THE Palestinian Authority yesterday rejected Israel's demand that it should contain Muslim militants and said it had suspended security ties with the Jewish state.
Hundreds of Palestinian demonstrators clashed with Israeli troops in the West Bank and soldiers shot and wounded an Arab at a Gaza Strip roadblock on the fifth successive day of violence.
Israeli security forces remained on alert for attacks by Palestinian militants three days after a suicide bomber killed three women in a Tel Aviv cafe. Israel demanded on Sunday that the PLO curb militants following Friday's blast, responsibility for which was claimed by the Islamist group Hamas.
"We will not accept or deal with the Israeli conditions and will treat them as if we didn't hear them," a Palestinian security leader, Mr Mohammad Dahlan, said yesterday. "We have stopped both security activities and intelligence co operation as a result of the Israeli violations of the agreement by continuing to establish settlements," he added, referring to the Jewish Har Homa building project planned for Jerusalem.
Ham as has threatened more suicide bombings if Israel presses ahead with the construction, begun last week, of the controversial settlement in Arab East Jerusalem.
The fundamentalist group said the Middle East peace process was dying and it was time to deliver the final blow.

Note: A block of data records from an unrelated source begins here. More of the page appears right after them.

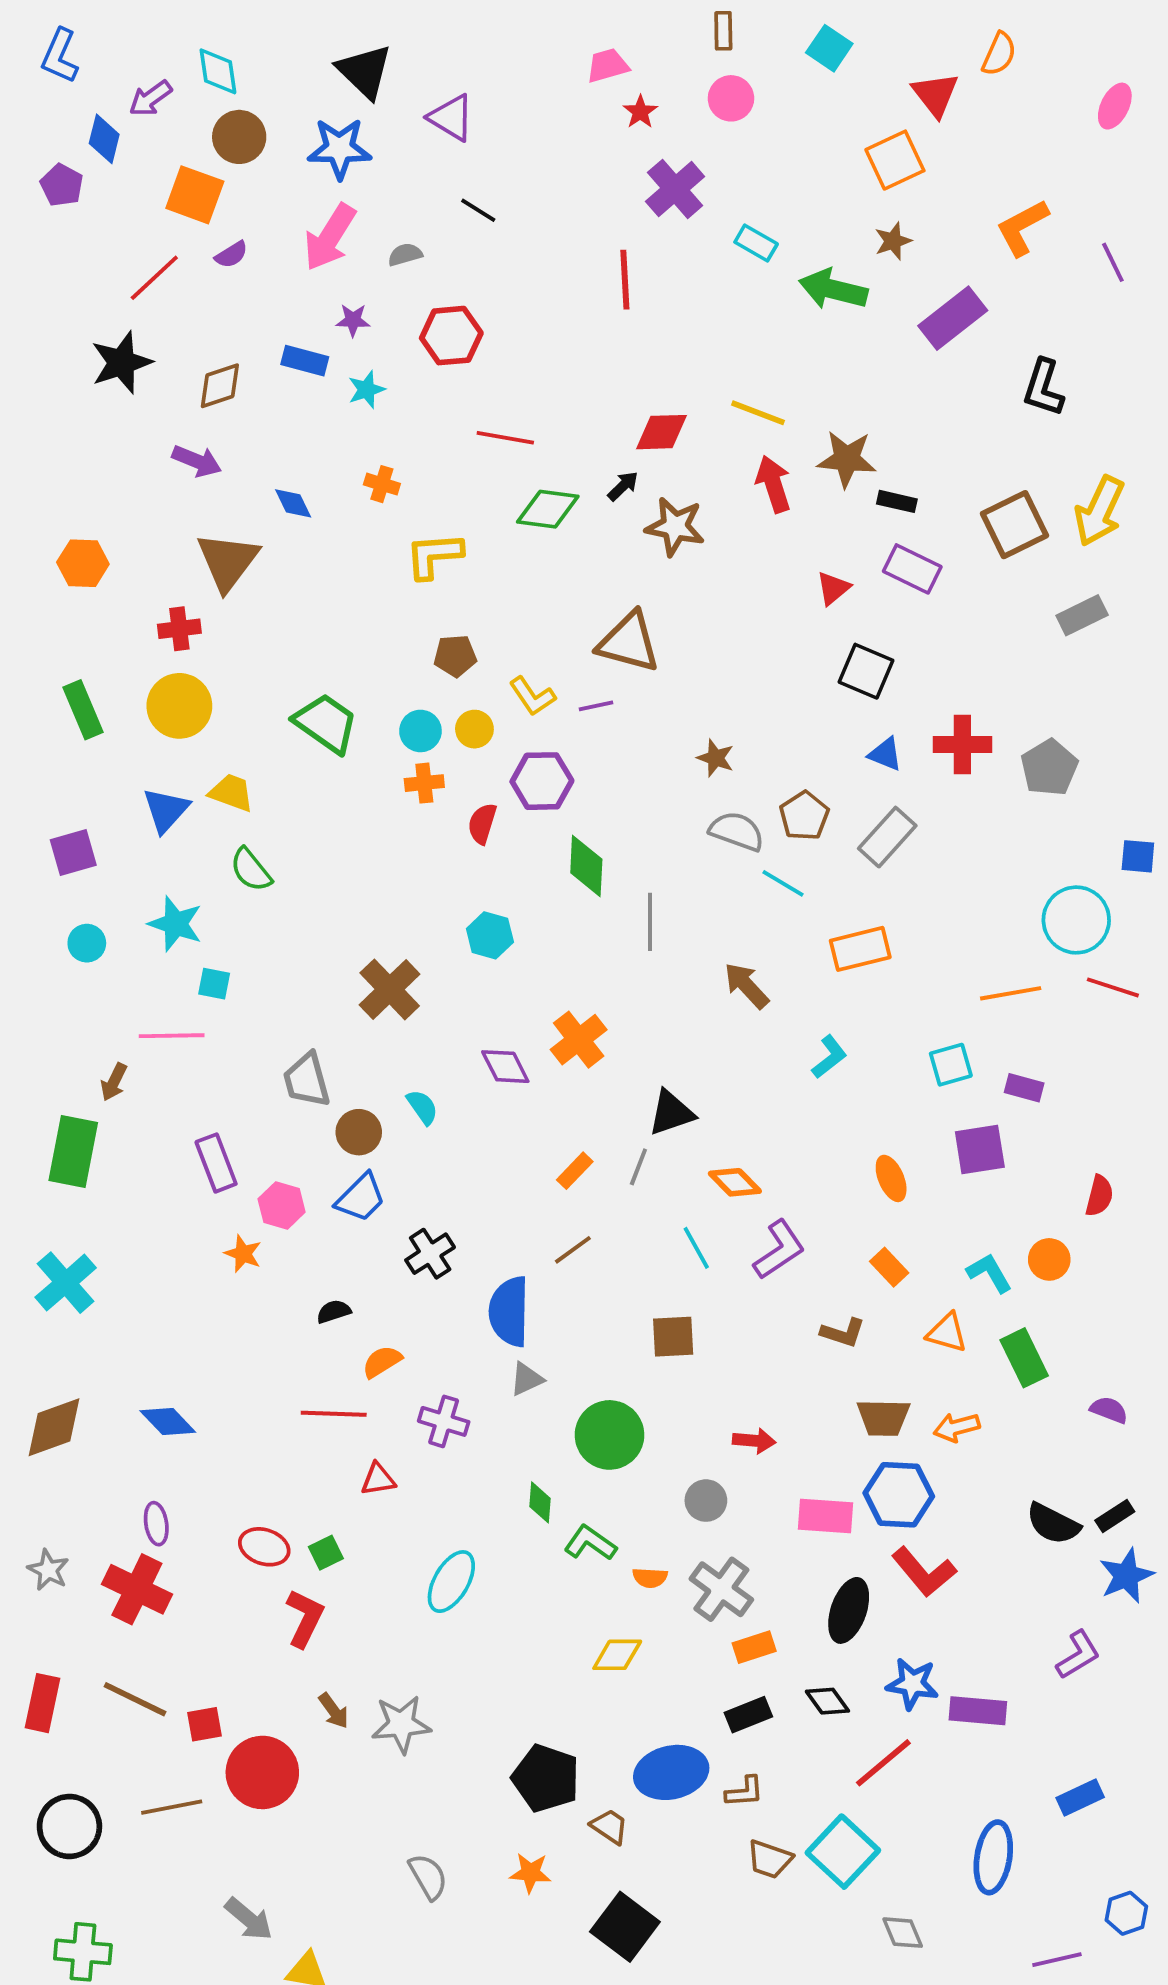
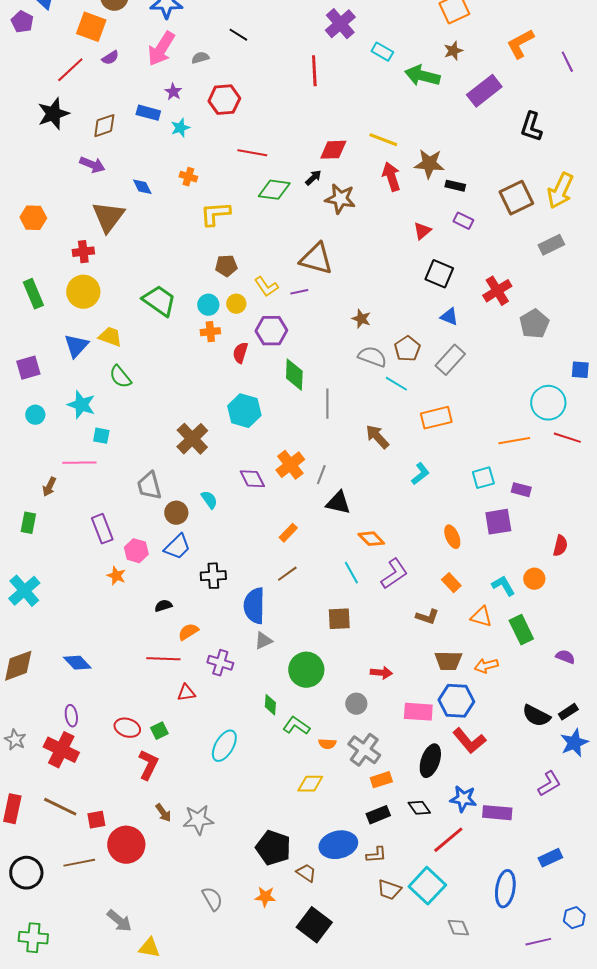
purple star: (353, 320) -> (173, 92), turned 30
purple rectangle: (912, 569) -> (463, 221), size x0.7
red cross: (962, 744) -> (497, 291), moved, turned -32
cyan hexagon: (490, 935) -> (244, 411), size x1.4
black triangle: (671, 1113) -> (338, 503), turned 32
green rectangle: (73, 1151) -> (28, 523), size x0.6
gray line: (638, 1167) -> (321, 475), moved
black cross: (430, 1254) -> (213, 576), turned 30

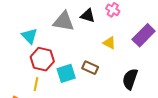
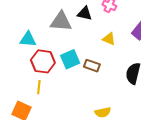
cyan triangle: (29, 36) -> (28, 39), turned -36
cyan square: (66, 73) -> (70, 59), moved

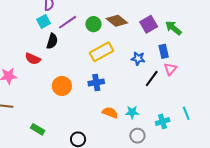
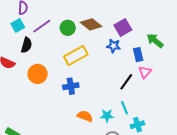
green arrow: (173, 28) -> (155, 41), moved
blue star: (138, 58) -> (114, 46), moved
orange circle: (62, 86) -> (38, 74), moved
cyan line: (186, 113) -> (125, 108), moved

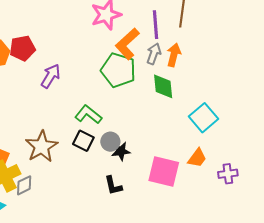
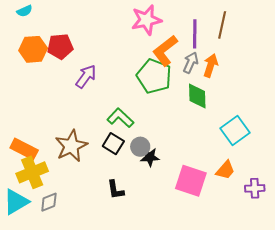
gray diamond: (24, 185) -> (49, 202), moved
black L-shape: (113, 186) -> (115, 190), moved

"We in the Islamic Resistance, Hamas, call upon our people and all Islamic, Palestinian, and Arab forces to deliver the mercy bullet to the dying peace process, and to unite efforts in resisting the criminal plots of the enemy," Hamas said in a statement.

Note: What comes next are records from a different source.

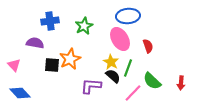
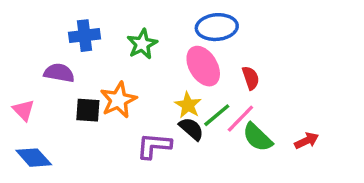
green line: (128, 68) -> (217, 115), turned 30
red arrow: (181, 83) -> (307, 141), turned -120
pink line: (133, 93) -> (240, 119), moved

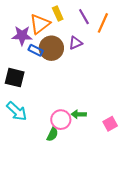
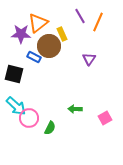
yellow rectangle: (58, 14) -> (62, 34), moved
purple triangle: (76, 43) -> (89, 59), moved, turned -32
blue rectangle: (36, 50) -> (34, 57), moved
pink circle: (61, 120) -> (29, 118), moved

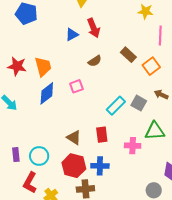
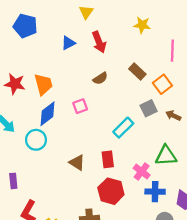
yellow star: (146, 11) -> (142, 25), moved
blue triangle: (72, 34) -> (68, 43), moved
gray square: (139, 103) -> (149, 108), moved, turned 35
pink cross: (133, 146) -> (142, 172), turned 35
cyan circle: (39, 156) -> (36, 140), moved
red hexagon: (74, 166) -> (111, 191), moved
blue cross: (100, 166) -> (155, 192), moved

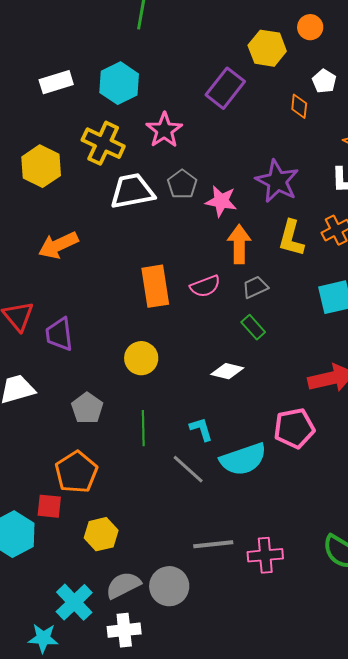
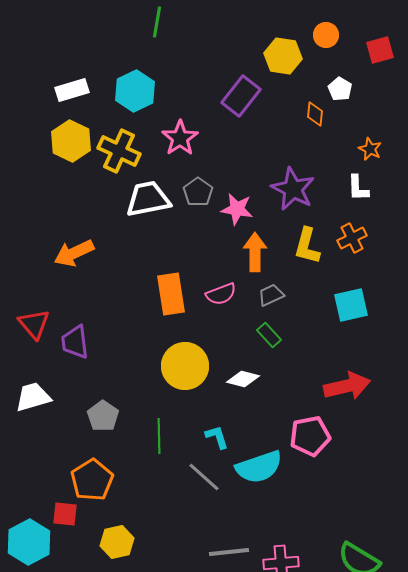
yellow hexagon: (41, 166) -> (71, 141), moved
yellow circle: (141, 358) -> (185, 366), moved, size x1.4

A summit between Palestinian President Yasser Arafat and the Israeli Prime Minister, Mr Benjamin Netanyahu, to ease tensions in the peace process was unlikely as long as the Israeli prime minister continued blaming the Palestinian leader for terrorism, a Palestinian official said yesterday.
"It is far too early to talk about such a meeting, especially while Netanyahu keeps playing his green light symphony," the Palestinian information minister, Mr Yasser Abed Rabbo, said after meeting Israeli President Ezer Weizman.
Mr Netanyahu on Friday blamed Mr Arafat for giving Islamic militants the "green light" to launch attacks against the Jewish state.
However, a Hamas military chief on trial in Israel denied yesterday that the group's suicide bombing followed a "green light" from Mr Arafat.
"Hamas has no need of a green light from Arafat," said Mr Hassan Salame, considered the mastermind of three Hamas suicide bomb attacks in Israel which killed 35 people a year ago.
Mr Arafat, speaking in Sri Lanka yesterday, blamed Israel for violating peace agreements and called on the international community "to protect the peace of the brave".
In Cairo, thousands of Egyptian students chanted anti Israeli and anti US slogans in a demonstration against Israel's policies in Jerusalem.
Clashes erupted in the Israeli controlled enclave in Bethlehem where hundreds of Palestinians threw petrol bombs and rocks at Israeli soldiers guarding the tomb of the Biblical matriarch, Rachel. The troops responded with rubber bullets and teargas. No serious in juries were reported.
Similar clashes also erupted in Hebron, the site of fierce confrontations at the weekend, witnesses said.
In the southern Gaza Strip Israeli soldiers shot and wounded a Palestinian who, the army said, had tried to run a military road block. A Palestinian police official accused the soldiers of opening fire too quickly and said the man, riding a cart, had been shot twice in the back.
The relatives of the suicide bomber who killed three people in the Tel Aviv blast appealed yesterday against the demolition of their home by the Israeli army. Soldiers were due to destroy the home of the bomber, Mussa Abdel Kader Ghanimat, in the West Bank village of Surif yesterday, in retaliation for the blast.
The relatives argued that destroying the house would harm the family and put "13 innocent people out of a home". The bomber's brother lives with his family in the same house.